My Recommendation: A Practical Framework
Based on everything we’ve covered, here’s how I’d approach measurement at your company:
-
Start With DORA as Your Foundation — Track all four metrics together. Use them to establish your baseline and identify bottlenecks. Don’t set targets initially — just observe and understand your current state.
-
Layer in Outcome Metrics — For each major initiative or feature area, define clear outcome metrics tied to business goals: user engagement changes, support ticket volume shifts, error rate improvements, revenue impact (where applicable).
-
Add Qualitative Signals — Numbers alone won’t tell you everything. Regular team health checks, developer satisfaction surveys, and code review quality assessments give you the context metrics can’t capture.
-
For AI Tools: Measure the Whole System — If you’re adopting Cursor or Claude Code (or any AI coding assistant): track DORA metrics before and after adoption; monitor code quality and technical debt trends; survey developers on actual vs. perceived productivity; watch for changes in collaboration patterns; measure PR cycle time and review complexity. Don’t just look at tool-specific metrics like “suggestions accepted.” That’s an output. Ask: are we delivering value faster? Is code quality improving? Are developers less burned out?
-
Create Review Rituals — Have monthly or quarterly “metrics retrospectives” where you review your measurement approach itself; ask whether you’re optimizing for the wrong things; check if any metrics have become unhealthy targets; adjust what you measure based on what you learned.
-
Resist the Silver Bullet — No single metric will tell you everything. Not DORA. Not PR count. Not AI acceptance rates. The goal is a balanced portfolio of measurements that, together, give you a clear picture of team health and delivery capability.
The Bottom Line
We can’t avoid measurement — it’s how we know if we’re improving. But we can be thoughtful about what we measure and why.

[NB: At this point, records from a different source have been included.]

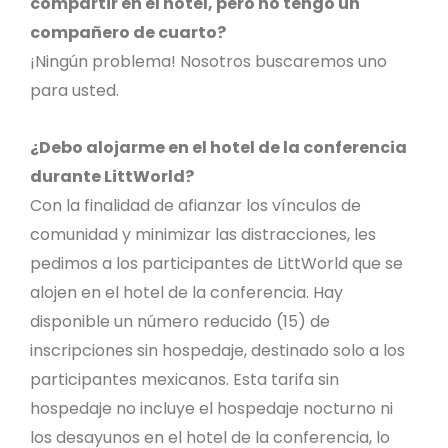
compartir en el hotel, pero no tengo un
compañero de cuarto?
¡Ningún problema! Nosotros buscaremos uno
para usted.
¿Debo alojarme en el hotel de la conferencia
durante LittWorld?
Con la finalidad de afianzar los vínculos de
comunidad y minimizar las distracciones, les
pedimos a los participantes de LittWorld que se
alojen en el hotel de la conferencia. Hay
disponible un número reducido (15) de
inscripciones sin hospedaje, destinado solo a los
participantes mexicanos. Esta tarifa sin
hospedaje no incluye el hospedaje nocturno ni
los desayunos en el hotel de la conferencia, lo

The fishing net parable reminds us that our instruments shape what we see. Choose the wrong metrics, and you’ll miss the fish you’re actually trying to catch. Focus on outputs alone, and you’ll ship lots of features nobody needs. Let any single metric become a target, and watch Goodhart’s Law turn it into a distortion of what you’re trying to achieve.

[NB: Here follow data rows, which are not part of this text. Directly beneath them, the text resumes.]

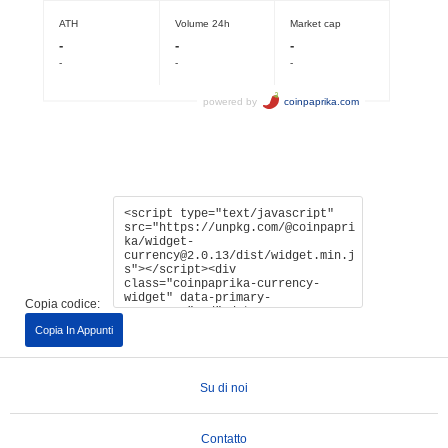
Copia codice:
Copia In Appunti
Su di noi
Contatto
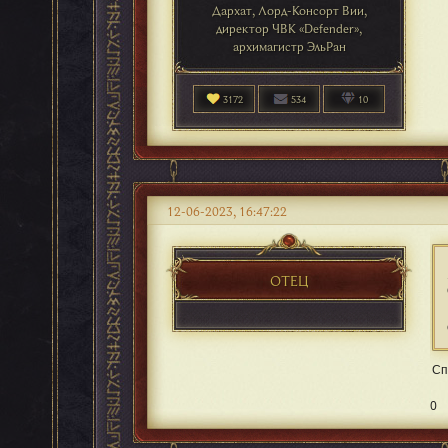
Дархат, Лорд-Консорт Вии,
директор ЧВК «Defender»,
архимагистр ЭльРан
3172
534
10
12-06-2023, 16:47:22
ОТЕЦ
Сп
0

The path forward isn’t to measure less — it’s to measure better. Use frameworks like DORA that capture outcomes, not just activity. Balance quantitative metrics with qualitative insights. Stay skeptical of metrics that feel too easy to game. And above all, keep asking: “does this measurement help us deliver more value, or does it just make us look busy?”
Because at the end of the day, that's what matters. Not how many PRs we merged or how many lines of code Claude wrote. But whether we built something that made our users' lives better. That's the measure that counts.